俺はオシッコが止まらなくなることを覚悟して水をがぶ飲みする
飲み干して、オシッコを一時間に2回ほどするというのを繰り返していたら夜になった
(やべえ。めっちゃ自慢したい)
今俺は、今日マッシュ達が狩ってきたボア(イノシシのでかい版)の肉が置かれた食卓を家族で囲いながら、そんなことを考えている
(そういえば、二年前に「「天才」のレッテルを称号に変えよう」っていう決心をしたんだったな。じゃあちょっとくらい自慢してもいいんじゃないか?)

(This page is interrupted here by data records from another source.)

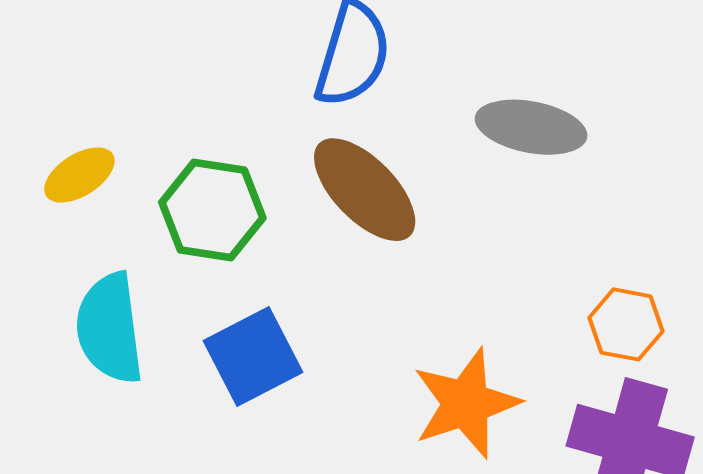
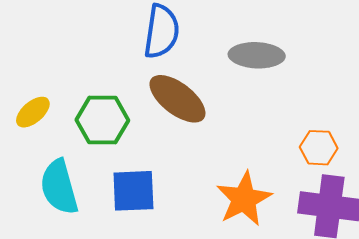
blue square: (253, 356) -> (133, 191), turned 33

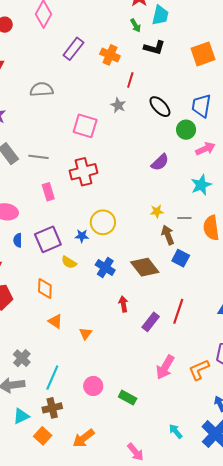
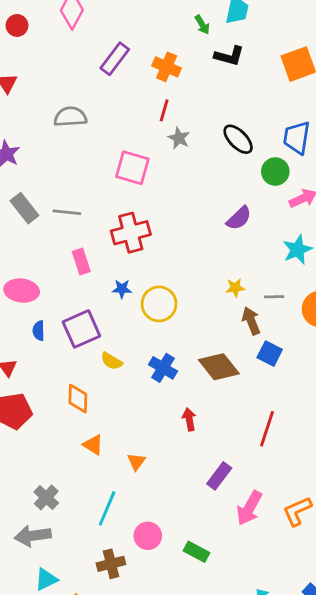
red line: (130, 80) -> (164, 110), moved
blue star: (82, 236) -> (122, 289), moved
purple rectangle: (151, 322) -> (219, 476), moved
cyan line: (52, 378) -> (107, 508), moved
brown cross: (52, 408) -> (111, 564), moved

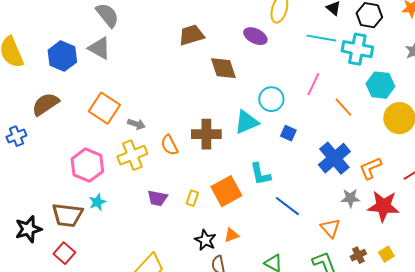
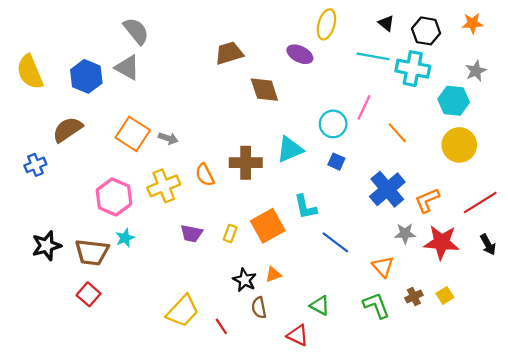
cyan hexagon: (380, 85) -> (454, 101), moved
cyan circle: (271, 99) -> (333, 124), moved
gray arrow: (136, 124) -> (168, 138), moved
black star: (28, 229) -> (46, 246), moved

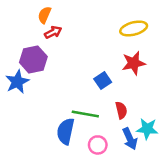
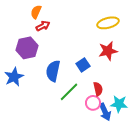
blue star: (17, 82) -> (14, 77), moved
green line: (85, 114) -> (69, 92), turned -55
blue semicircle: (66, 131) -> (53, 71), moved
pink circle: (98, 145) -> (93, 103), moved

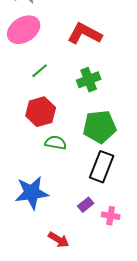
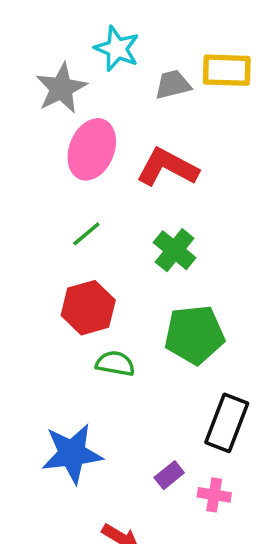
pink ellipse: (24, 30) -> (92, 149), moved, turned -36
green cross: (89, 80) -> (175, 250), turned -30
black rectangle: (102, 167) -> (227, 423), moved

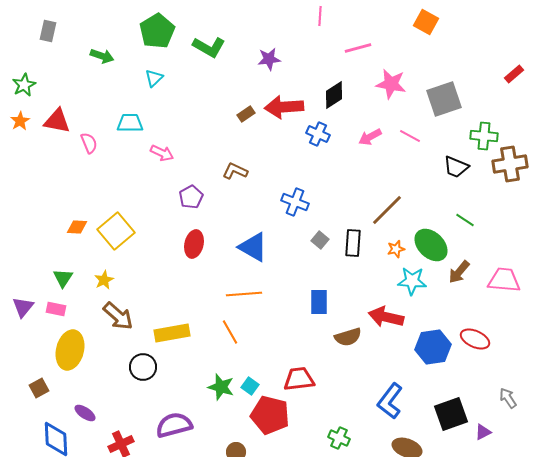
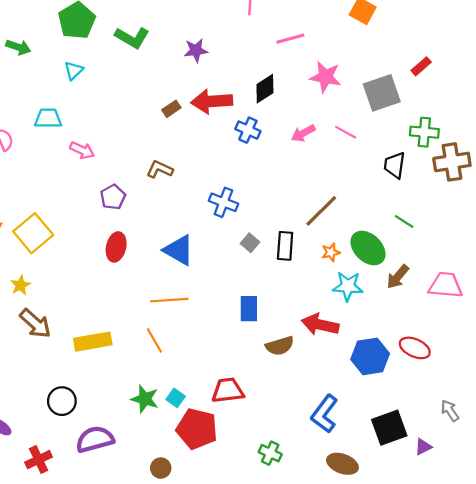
red rectangle: (514, 74) -> (421, 66), moved
black trapezoid: (456, 167) -> (395, 165), turned 76
black circle: (143, 367) -> (62, 401), moved

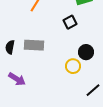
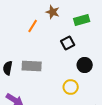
black circle: (86, 52) -> (85, 65), moved

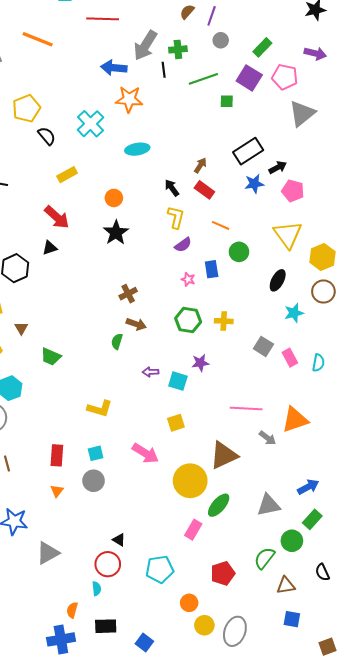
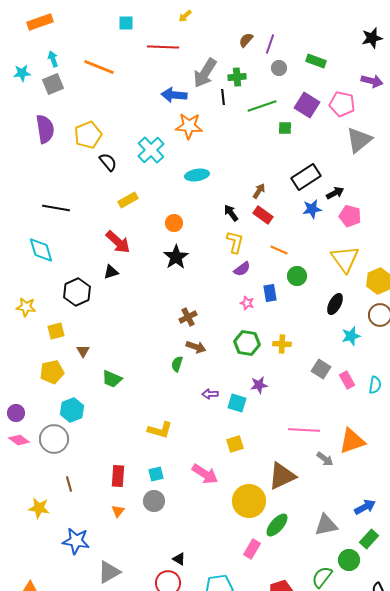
green rectangle: (262, 47) -> (316, 61), moved, turned 66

俺は忘れかけていた決心(桶を隠して持っていこうとしているくらいだし、さっきまで「バレない様にしよう」って思ってたくらいだからな)を思い出し、自分の承認欲求を満たすための踏み台にしようとする
しかし、自慢が実現することは無かった。それはマッシュとメアリがちょっとした心配事を話していたからである
「ゲルトンさんが心配ね~」
「まあ、骨が折れてたわけでもないし、すぐに意識を取り戻していたし大丈夫だろ」
マッシュたちは集団で狩りを行っているのだが、その集団の一人、ゲルトンさんが突っ込んできたボアに弾き飛ばされて気絶したそうだ
ゲルトンさんは茶髪に白髪が混ざり始めた中年の筋肉隆々な顔の濃い人だが、その見た目に反して気さくで優しい人だ。時々うちに森で採れたキノコを持ってきてくれる
俺はそんなゲルトンさんが大好きなので、自慢は置いといてマッシュに一つ確認する
「ゲルトンさんは生命魔法とか色んな魔法が使えないのに本当に無事なの?」
そう、ゲルトンさんは魔法が使えないのだ
「大丈夫だ。なんなら、魔法が使えるよりも安心だぞ」
(魔法が使えるよりも安心?どういうことだ?)
「どういうこと?」
「魔法が使えない人はほぼ確実に、生命魔法とは別の身体強化が使えるんだ」
(なにそれ!初耳なんですけど、、、)
「へ~~。知らなかった。どれくらい強化されるの?」
「まあ人にもよるが、俺の魔法くらいの人もいれば、俺より遥かに強くなる人もいるな。ゲルトンさんみたいにな。ちなみに、そういう人が村には3人いるぞ」
「そうなんだ。え、じゃあなんで魔法も使ってないのに身体強化せれるの?」
「それは父さんには良く分からんな。メアリ、分かるか?」
マッシュは「一応」という感じでメアリにも聞く
「私にもわからないわ~ほんとになんででしょうね」
「だよな~」
俺なりの考察としては、いわゆる「氣」とかそういった類のものだろう。異世界では定番だしね
でも、この世界にきてその「定番」という概念が俺の中で相当ぶれてきているので、自分の考察にあまり自信はない
「そうそう、クラリーちゃんのことなんだけどさ」
メアリが「思い出した」という風に話を切り出す
「水の中級魔法も使えたらしいわよ」
(え!?すご。)
クラリーが水の初級魔法をつい最近使えるようになったのは聞いていたが(その時は「やっとか」という上から目線の感想を抱いていた)、もう中級を使えるようになったのか
「クラリーは天才だね」
俺は同年代のやつに先を越された悔しさを噛み殺し、クラリーを称える
「そうね、クラリーもシュンも天才ね」
「そうだな!」
両親は相変わらずの親ばかを発動しているが、俺はその言葉が異様に悲しく感じられる
「母さん、父さん、僕じゃあクラリーの足元にも及ばないよ。でもありがとう。クラリーに負けないように頑張るね」
もう俺は、自慢する気なんてとっくに失せている。俺は初級の魔法が数個使えるだけなのだ。中級を使えるクラリーと比べたら何もできていないのと変わらない
(俺もすぐに中級魔法を使えるようになってやる)
夕食を終えた俺は再びプライベートルームに戻る
クラリーへの嫉妬を、やる気と「3日間ほぼインフルエンザの刑」の恐怖に打ち勝つための糧として、火の中級魔法を試すことにする。水魔法にしないのは「身近な人がまだ見ていない景色が見たい」という思いがあるからである。図らずも、その思いは言葉にするとかっこいいが、実際は嫉妬と逆張りからの思いなのでみっともない
嫉妬と逆張りにまみれた俺は、中級魔法の詠唱とバスケットボール大ほどの火の球を想像する
「我が元に集いし熱源よ、それは立ちはだかるものを」
そこでふと気が付く。本当に気が付けて良かった
(もし本当に成功しちゃったら、家吹き飛ぶわ。